Historically, the most noted of these stocks is the northern cod. Prior to the establishment of the zone, this stock felt the impact of foreign overfishing. Since 1968, you're talking about approximately 800,000 tonnes of northern cod taken and landed by foreign vessels. And this stock, I have to say, has never, ever fully recovered to the level it had been prior to this.

With the extension of the jurisdiction in 1977 came the establishment of NAFO, a multilateral organization responsible for managing fish stocks in the northwest Atlantic. The objective of NAFO is to contribute, through consultation and cooperation, to optimum utilization, rational management, and conservation of fisheries resources in the convention area. We contend that NAFO has failed to live up to this objective. Others agree. The House of Commons Standing Committee on Fisheries and Oceans report of the advisory panel on straddling stocks reached the same conclusion after examining the performance of NAFO.
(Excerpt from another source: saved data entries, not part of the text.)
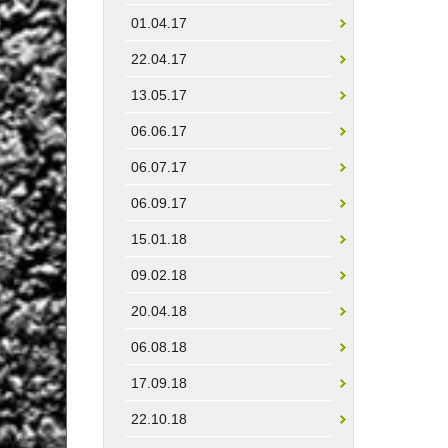
01.04.17
22.04.17
13.05.17
06.06.17
06.07.17
06.09.17
15.01.18
09.02.18
20.04.18
06.08.18
17.09.18
22.10.18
The problems through the 1980s and 1990s are well documented. The objection procedure was used regularly for grossly overfished stocks, and NAFO could do nothing to stop it. Flags of convenience were used to fish outside the rules, and NAFO could do nothing to stop it. Many countries were misreporting, and NAFO could do nothing to stop it. The result was the collapse of just about every straddling stock off the coast of our province, off the coast of this nation. The reform effort has failed to remove the objection procedure or to achieve an internal binding dispute settlement procedure. Having one vote of 12 clearly, and I say clearly, does not afford this nation what it needs to protect our adjacent and straddling stocks.

Some improvements were made as a result of the infamous turbot war, such as the introduction of the 100% observer program. The improved fishing behaviour, however, was very short-lived and came at a very high price in terms of resource access. Illustrating the poor fishing behaviour in 2003, the estimated foreign catch of moratorium species was 15,000 tonnes, over half of which was American plaice, a stock for which Canada holds 98% of the quota and that was historically fished and processed primarily by Newfoundlanders and Labradorians. The Government of Canada responded to the problem by increasing its patrols and surveillance. This action, combined with a lack of fish and increasing cost, has reduced activity by foreign fleet vessels on the nose and tail of the bank.

What happens if and when the fish return? We believe that without an effective management regime, there is more than a high probability that we will go down the same road again. Just as the stocks are coming back, we're already getting indications that we're pushing towards that same road.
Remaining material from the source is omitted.